#### RECORD EXCERPTS ####

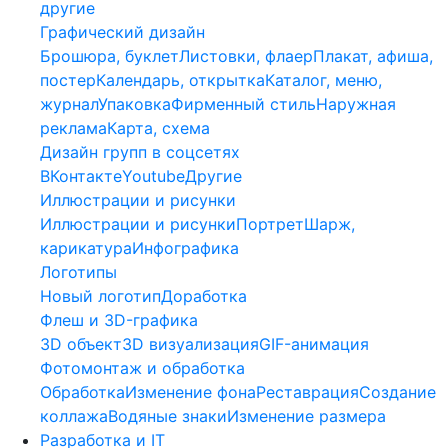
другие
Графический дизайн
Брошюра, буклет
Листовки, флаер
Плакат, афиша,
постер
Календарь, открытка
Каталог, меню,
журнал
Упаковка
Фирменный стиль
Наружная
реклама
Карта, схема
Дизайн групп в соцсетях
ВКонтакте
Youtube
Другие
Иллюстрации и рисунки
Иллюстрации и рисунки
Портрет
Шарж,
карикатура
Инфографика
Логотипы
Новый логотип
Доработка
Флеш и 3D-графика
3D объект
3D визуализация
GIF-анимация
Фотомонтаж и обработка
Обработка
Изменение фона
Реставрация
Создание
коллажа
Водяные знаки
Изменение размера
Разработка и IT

####
#### RECORD EXCERPTS ####

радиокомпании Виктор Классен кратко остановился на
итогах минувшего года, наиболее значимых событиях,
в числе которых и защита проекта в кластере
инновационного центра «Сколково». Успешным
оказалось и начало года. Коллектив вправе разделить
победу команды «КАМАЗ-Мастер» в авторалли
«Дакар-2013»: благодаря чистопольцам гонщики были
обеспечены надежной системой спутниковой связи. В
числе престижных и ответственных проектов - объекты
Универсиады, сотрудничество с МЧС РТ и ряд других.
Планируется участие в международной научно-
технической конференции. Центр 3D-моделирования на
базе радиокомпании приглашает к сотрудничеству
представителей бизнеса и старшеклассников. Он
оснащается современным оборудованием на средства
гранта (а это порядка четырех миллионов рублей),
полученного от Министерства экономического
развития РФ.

####

» WHAT YOU SHOULD DO: Both end lines included, restate word for word the lines above from the line with "Фирменный стиль" to the line with "Разработка и IT", and nothing else.

» EXERCISE RESPONSE:
Фирменный стиль
Наружная
реклама
Карта, схема
Дизайн групп в соцсетях
ВКонтакте
Youtube
Другие
Иллюстрации и рисунки
Иллюстрации и рисунки
Портрет
Шарж,
карикатура
Инфографика
Логотипы
Новый логотип
Доработка
Флеш и 3D-графика
3D объект
3D визуализация
GIF-анимация
Фотомонтаж и обработка
Обработка
Изменение фона
Реставрация
Создание
коллажа
Водяные знаки
Изменение размера
Разработка и IT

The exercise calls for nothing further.